Ms. Crystal Clemons (Yale New Haven Health), Dr. Sonali Advani (Yale University), Mr. Michael Aniskiewicz (Yale New Haven Health), Dr. Brittany Branson (Yale University), Ms. Piper Brien (Yale New Haven Health), Ms. Cheryl Brophy (Yale New Haven Health), Ms. Suzanne Dahlbery (Yale New Haven Health), Ms. Michelle DeWitt (Yale New Haven Health), Ms. Iyanna Fairweather (Yale New Haven Health), Ms. Ann Marie Figoras (Yale New Haven Health), Dr. Alana Hall (Yale New Haven Health), Ms. Jodi Katz (Yale New Haven Health), Dr. Marie Landry (Yale New Haven Health), Dr. Richard Martinello (Yale New Haven Health), Mr. Robert Malone (Yale New Haven Health), Ms. Maureen Owen (Yale New Haven Health), Dr. Vivek Parwani (Yale University), Dr. David Peaper (Yale University), Mr. Thom Saxa (Yale), Ms. Emily Scarpetti (Yale New Haven Health), Mr. Mark Sevilla (Yale New Haven Health), Dr. Marc Shapiro (Yale University), Ms. Linda Sullivan (Yale New Haven Health), Dr. Andrew Ulrich (Yale University)

Background

Previously diagnosed MRSA patients are not being re-tested for continued presence of MRSA upon subsequent arrivals to the Emergency Department (ED).  As such, many patients continue to be placed on unnecessary contact precautions.

Objective

In an effort to improve the value of care delivered to patients, a Clinical Redesign team was created to focus on removing MRSA contact precautions from patients who were inappropriately designated as requiring continued precautions.

Methods

The team focused on the following interventions to in order to achieve their objective: 1. Developed reports to identify the MRSA isolation population, 2. Implemented new criteria/policy for MRSA testing (Infection Prevention intervention prior to this project), 3. Implemented 24/7 ability to remove contact precautions (Partnership with Bed Management), 4. Implemented Epic Utility, 5. Implemented use of rapid MRSA testing, and 6. Create a best practice alert (BPA) to fire for remaining MRSA isolation patients within the ED upon inpatient admission.

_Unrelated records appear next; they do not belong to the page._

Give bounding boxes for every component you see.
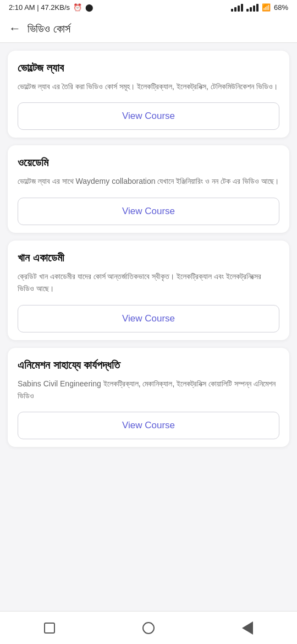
status-bar: 2:10 AM | 47.2KB/s ⏰ ⬤ 📶 68% (0, 0, 297, 15)
data-icon: ⬤ (85, 3, 94, 12)
course-title-3: খান একাডেমী (18, 250, 279, 265)
course-card-1: ভোল্টেজ ল্যাবভোল্টেজ ল্যাব এর তৈরি করা ভ… (8, 51, 289, 138)
status-right: 📶 68% (231, 3, 288, 12)
signal-bars (231, 4, 243, 12)
signal-bars-2 (246, 4, 258, 12)
stop-icon[interactable] (42, 620, 57, 636)
bottom-navigation (0, 611, 297, 644)
course-card-2: ওয়েডেমিভোল্টেজ ল্যাব এর সাথে Waydemy co… (8, 145, 289, 232)
back-icon[interactable] (240, 620, 255, 636)
view-course-button-4[interactable]: View Course (18, 412, 279, 439)
status-time: 2:10 AM | 47.2KB/s (9, 3, 70, 12)
course-desc-1: ভোল্টেজ ল্যাব এর তৈরি করা ভিডিও কোর্স সম… (18, 80, 279, 92)
course-list: ভোল্টেজ ল্যাবভোল্টেজ ল্যাব এর তৈরি করা ভ… (0, 43, 297, 455)
header: ← ভিডিও কোর্স (0, 15, 297, 43)
course-title-2: ওয়েডেমি (18, 155, 279, 170)
course-desc-2: ভোল্টেজ ল্যাব এর সাথে Waydemy collaborat… (18, 175, 279, 187)
status-left: 2:10 AM | 47.2KB/s ⏰ ⬤ (9, 3, 94, 12)
wifi-icon: 📶 (262, 3, 271, 12)
course-desc-3: ক্রেডিট খান একাডেমীর যাদের কোর্স আন্তর্জ… (18, 270, 279, 295)
course-card-4: এনিমেশন সাহায্যে কার্যপদ্ধতিSabins Civil… (8, 348, 289, 447)
battery-indicator: 68% (274, 3, 288, 12)
back-button[interactable]: ← (9, 21, 21, 36)
course-title-4: এনিমেশন সাহায্যে কার্যপদ্ধতি (18, 358, 279, 372)
view-course-button-3[interactable]: View Course (18, 305, 279, 332)
page-title: ভিডিও কোর্স (28, 23, 70, 35)
course-title-1: ভোল্টেজ ল্যাব (18, 61, 279, 75)
view-course-button-2[interactable]: View Course (18, 198, 279, 225)
clock-icon: ⏰ (73, 3, 82, 12)
course-desc-4: Sabins Civil Engineering ইলেকট্রিক্যাল, … (18, 378, 279, 402)
home-icon[interactable] (141, 620, 156, 636)
course-card-3: খান একাডেমীক্রেডিট খান একাডেমীর যাদের কো… (8, 241, 289, 340)
view-course-button-1[interactable]: View Course (18, 102, 279, 130)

The BPA encourages providers to order the rapid MRSA test to assist with proper contact precaution status and bed placement.

Results

Prior to the Epic Utility, there were over 17,000 patients with a MRSA isolation reason attached to their medical record. Upon review of reports created by the Joint Data Analytics Team, the project team was able to identify over 8,000 patients who no longer met criteria to have a MRSA isolation reason. The Utility was executed and a total of 8,162 patients were removed from MRSA isolation. Since the Utility was run, an additional 3,474 patients have been removed from MRSA isolation.

Conclusions

Through a series of specific interventions the team was able to significantly reduce the number of patients with MRSA precautions, allowing for more accurate medical records. The rapid MRSA test also has potential to improve ED LOS and allow for appropriate bed placement.

Clinical Implications

The collaborative work of this project team can be leveraged for other populations and isolation reasons across the Health System to ensure accurate patient information within our electronic medical record. The project directly reduces environmental waste and personal protective equipment expenditures.